Stored data entries:
+ + + + +

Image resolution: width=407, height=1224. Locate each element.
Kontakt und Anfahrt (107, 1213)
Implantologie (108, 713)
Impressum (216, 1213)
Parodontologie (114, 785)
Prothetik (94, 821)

+ + + + +

EXERCISE DIRECTIONS: Please restate every record shown above, word for word.

RESPONSE BOX:
Image resolution: width=407, height=1224. Locate each element.
Kontakt und Anfahrt (107, 1213)
Implantologie (108, 713)
Impressum (216, 1213)
Parodontologie (114, 785)
Prothetik (94, 821)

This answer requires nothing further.